By offering real value upfront and respecting user privacy, they created a solid foundation for OneCard’s eventual launch. “OneScore wasn’t a product for profit. It was a trust-building step. That made OneCard’s entry credible,” shared Anurag Sinha. Entrepreneurs can learn that building a long-term brand sometimes requires offering value without immediate returns — trust, once earned, compounds.
OneCard’s obsession with simplicity and design is evident in both the app interface and the physical card. Every interaction was designed to feel effortless — from swiping through statements to freezing the card with a tap.
The metal card itself, numberless for security and aesthetics, became a symbol of modern financial empowerment. This attention to UX helped OneCard stand out in a market crowded with offers and jargon. For entrepreneurs, this reinforces the idea that design and speed are not luxuries — they’re core to product success in a user-driven world.
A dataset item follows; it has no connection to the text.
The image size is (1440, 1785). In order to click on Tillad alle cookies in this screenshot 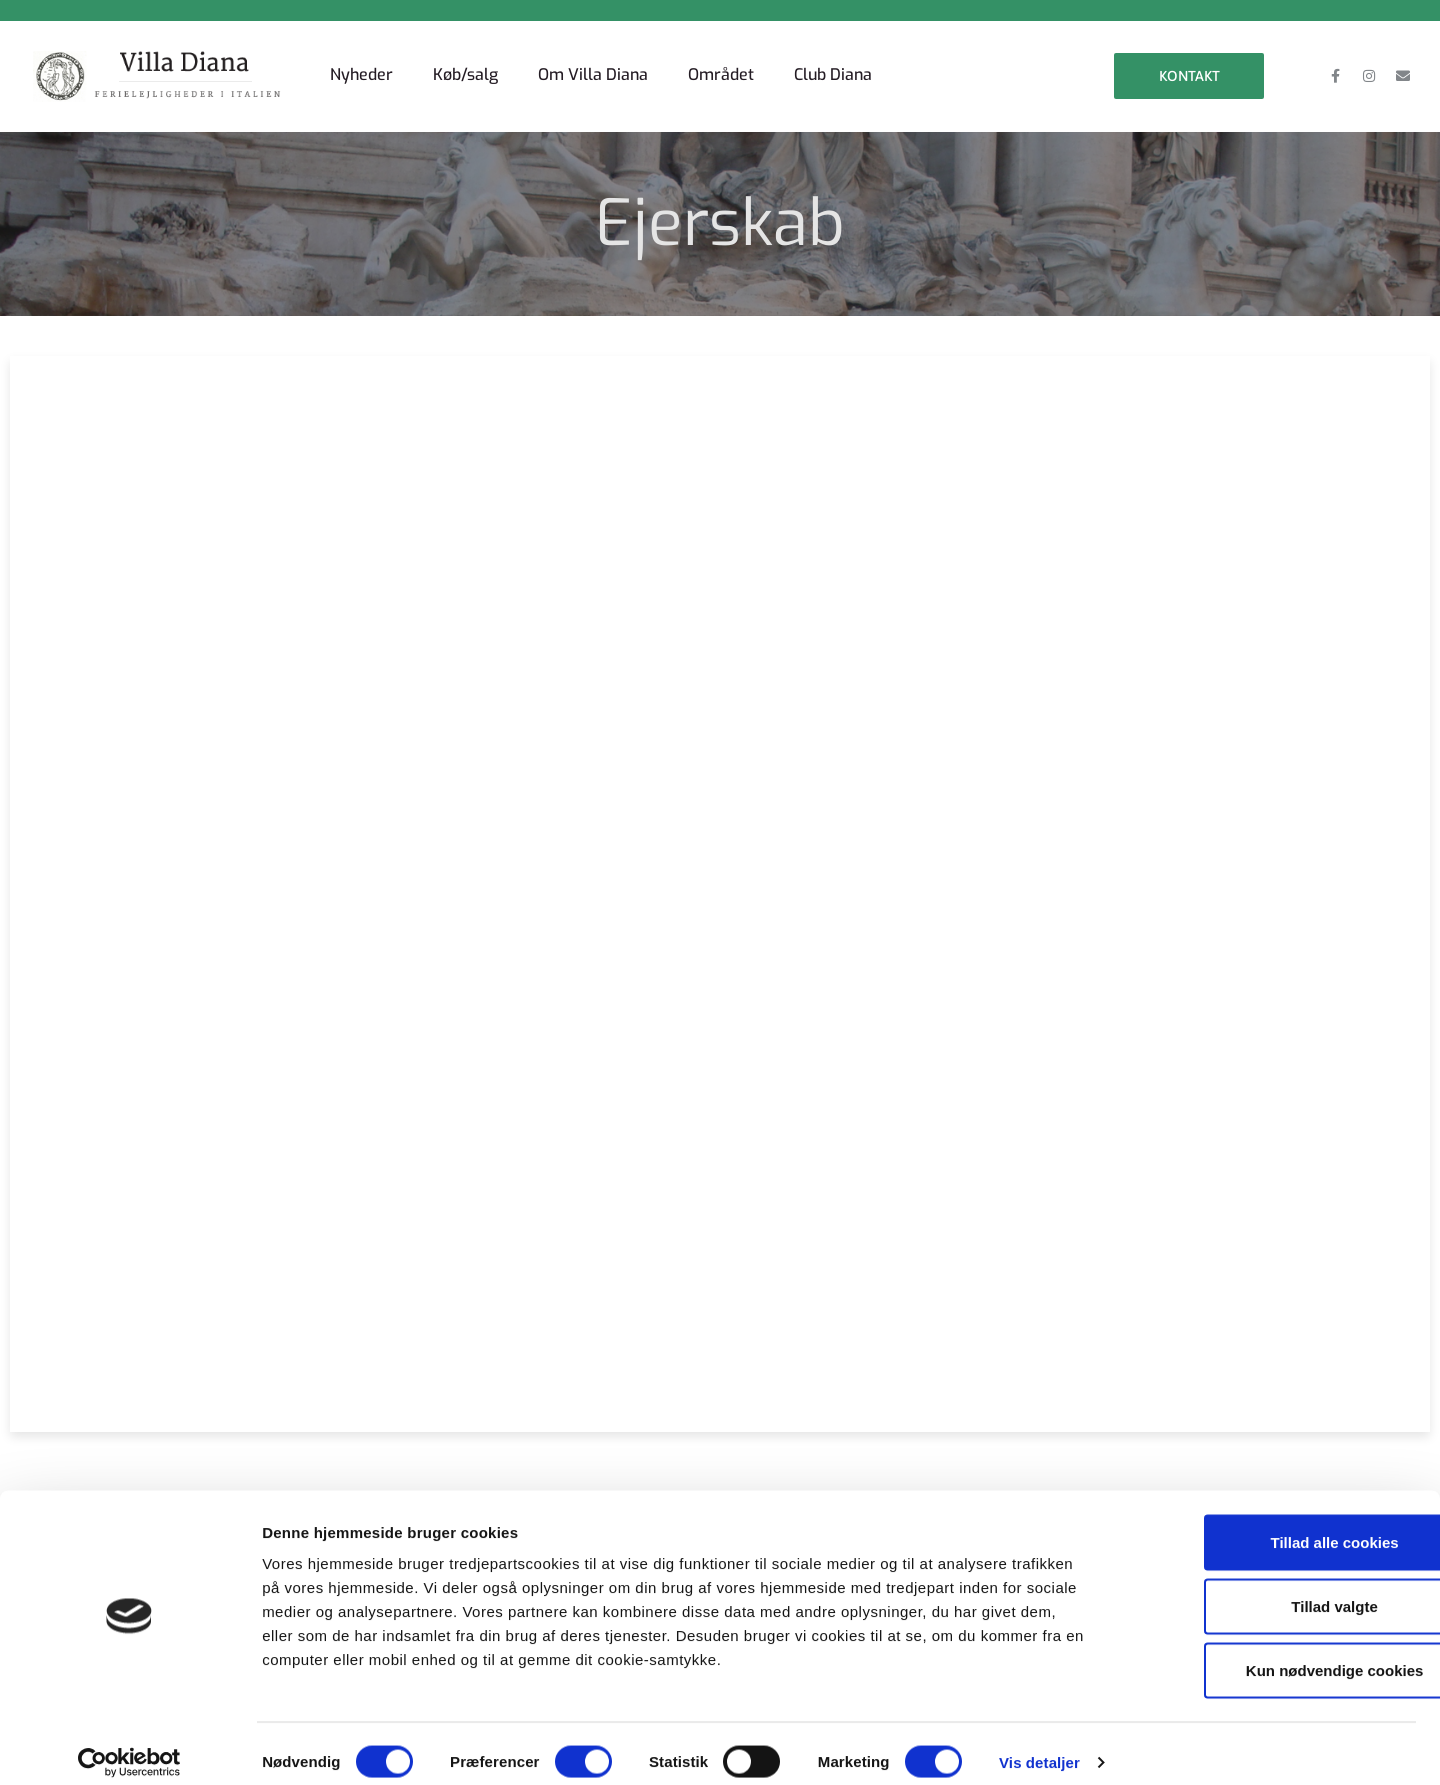 , I will do `click(1273, 1525)`. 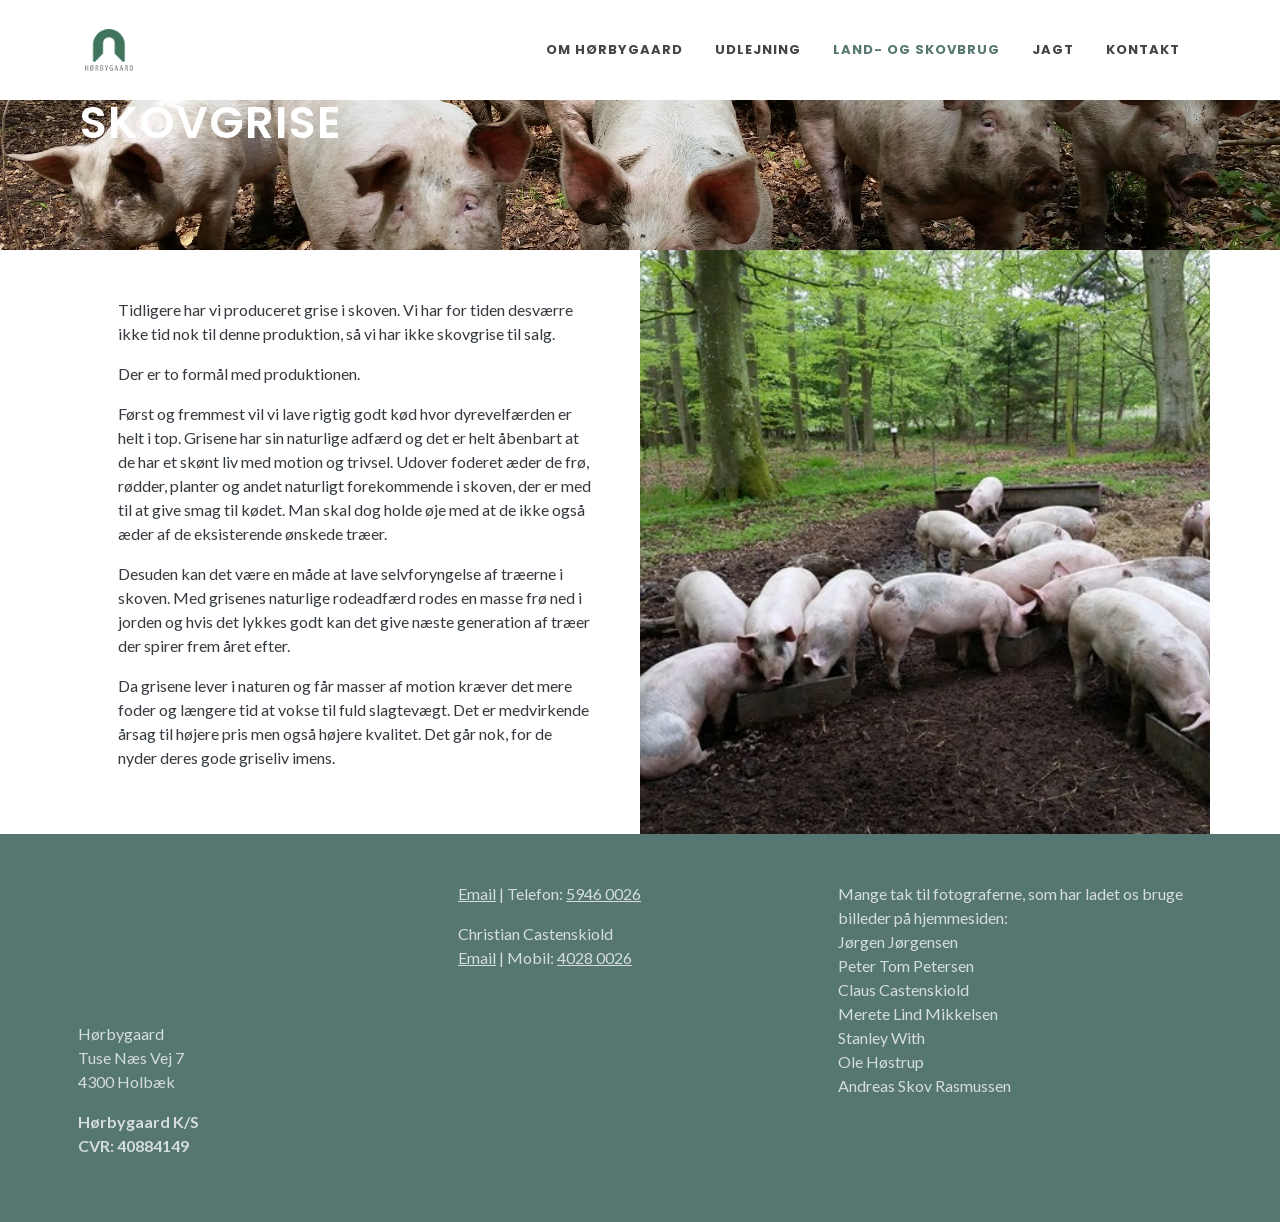 The width and height of the screenshot is (1280, 1222). I want to click on Udlejning, so click(758, 49).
Instead of applying for an NBFC license or becoming a full-stack bank, OneCard chose to partner with regulated banking institutions like SBM Bank and South Indian Bank. These partnerships allowed them to navigate India’s strict financial regulations while retaining end-to-end control over the customer journey through their proprietary tech stack.
This smart approach reduced time to market, ensured compliance, and built mutual credibility. The takeaway? Strategic partnerships can be far more efficient than trying to own the entire value chain — especially in regulated sectors.
OneCard’s marketing success came not from flashy campaigns, but from building a product people wanted to talk about. The card’s sleek design, frictionless onboarding, and high app ratings led to organic buzz and strong referral loops.
As Vibhav Hathi noted, “We never pushed the card aggressively. We let the product speak. That built authenticity.” Entrepreneurs should remember that when the product truly solves a pain point and delights users, those users become your best marketers — reducing the need for heavy advertising and lowering CAC in the long run.
OneCard’s journey from an idea to a billion-dollar fintech brand illustrates how deep customer insight, technological reinvention, and strategic execution can disrupt even the most established sectors. In a market dominated by legacy banks and credit institutions, OneCard stood out by challenging the status quo — offering a product that was sleek, intuitive, and designed for the digital age. The team’s prior experience in financial services, coupled with their commitment to design, trust, and user empowerment, laid the foundation for a powerful and scalable product.
What makes OneCard’s success especially compelling is its deliberate and sustainable path to growth. By launching OneScore first to build credibility, partnering wisely with banks to navigate regulation, and relying on organic user love rather than expensive ad campaigns, OneCard demonstrated that product-led growth is not just theory — it works. As the company expands into new geographies and financial services, its playbook offers a roadmap for how modern startups can win in crowded, regulated markets.
“We believe in building products that speak for themselves — not ones that scream for attention,”— Anurag Sinha, Co-founder & CEO, OneCard.
For aspiring entrepreneurs, OneCard’s story is a reminder that innovation, when paired with empathy and execution, can create extraordinary impact — even in the most traditional industries.